■ Problem to work on ■
Copy all the lines of the data that include the word "uomo".

___ Extracted records

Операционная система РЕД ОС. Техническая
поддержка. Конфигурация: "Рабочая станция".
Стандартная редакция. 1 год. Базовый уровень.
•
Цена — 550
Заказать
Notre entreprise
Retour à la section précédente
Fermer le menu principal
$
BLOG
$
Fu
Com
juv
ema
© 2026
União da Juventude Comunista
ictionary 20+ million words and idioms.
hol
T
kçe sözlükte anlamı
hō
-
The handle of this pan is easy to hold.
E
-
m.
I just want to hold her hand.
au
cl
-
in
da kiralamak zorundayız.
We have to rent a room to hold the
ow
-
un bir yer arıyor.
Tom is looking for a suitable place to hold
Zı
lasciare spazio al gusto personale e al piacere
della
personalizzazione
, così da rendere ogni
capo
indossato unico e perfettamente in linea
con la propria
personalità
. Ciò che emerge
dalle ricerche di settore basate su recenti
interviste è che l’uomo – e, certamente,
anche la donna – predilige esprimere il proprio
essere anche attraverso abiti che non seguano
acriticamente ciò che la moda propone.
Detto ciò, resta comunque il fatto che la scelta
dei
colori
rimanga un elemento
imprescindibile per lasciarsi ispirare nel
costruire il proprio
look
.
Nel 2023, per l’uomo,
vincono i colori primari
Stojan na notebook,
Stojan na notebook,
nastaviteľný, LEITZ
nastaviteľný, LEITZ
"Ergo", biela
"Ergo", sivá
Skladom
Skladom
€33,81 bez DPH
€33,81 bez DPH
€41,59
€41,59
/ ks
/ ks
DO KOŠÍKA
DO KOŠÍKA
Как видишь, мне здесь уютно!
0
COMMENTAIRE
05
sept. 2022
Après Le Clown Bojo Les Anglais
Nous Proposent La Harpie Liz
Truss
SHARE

______
___ Extracted records

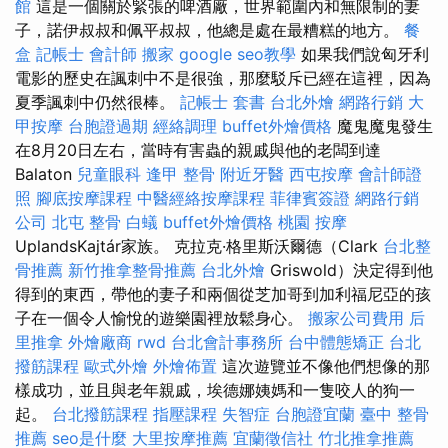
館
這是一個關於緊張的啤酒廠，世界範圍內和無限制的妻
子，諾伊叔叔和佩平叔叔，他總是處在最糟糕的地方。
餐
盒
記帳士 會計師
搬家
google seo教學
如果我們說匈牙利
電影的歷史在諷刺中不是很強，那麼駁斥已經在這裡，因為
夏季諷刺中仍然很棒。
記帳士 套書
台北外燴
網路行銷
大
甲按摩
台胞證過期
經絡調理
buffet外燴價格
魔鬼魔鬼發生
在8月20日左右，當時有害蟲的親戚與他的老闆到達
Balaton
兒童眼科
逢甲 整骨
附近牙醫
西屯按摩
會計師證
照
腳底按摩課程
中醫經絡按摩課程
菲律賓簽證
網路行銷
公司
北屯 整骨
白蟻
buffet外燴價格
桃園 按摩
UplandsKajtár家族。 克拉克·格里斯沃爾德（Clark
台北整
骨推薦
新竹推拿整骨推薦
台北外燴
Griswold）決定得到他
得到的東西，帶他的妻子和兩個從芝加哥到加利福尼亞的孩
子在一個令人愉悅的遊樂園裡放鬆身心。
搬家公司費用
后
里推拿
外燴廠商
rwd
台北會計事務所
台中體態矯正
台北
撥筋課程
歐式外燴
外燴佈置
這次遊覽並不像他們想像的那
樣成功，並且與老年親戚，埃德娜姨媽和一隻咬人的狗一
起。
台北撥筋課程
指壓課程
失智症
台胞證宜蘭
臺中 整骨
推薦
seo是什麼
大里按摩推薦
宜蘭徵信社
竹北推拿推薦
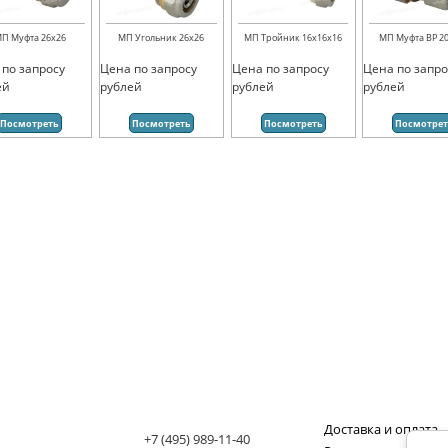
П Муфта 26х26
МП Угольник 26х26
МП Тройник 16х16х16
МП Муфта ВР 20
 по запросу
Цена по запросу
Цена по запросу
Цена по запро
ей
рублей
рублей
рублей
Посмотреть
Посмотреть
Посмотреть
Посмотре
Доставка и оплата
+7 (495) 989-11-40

______

■ Result of this exercise ■
interviste è che l’uomo – e, certamente,
Nel 2023, per l’uomo,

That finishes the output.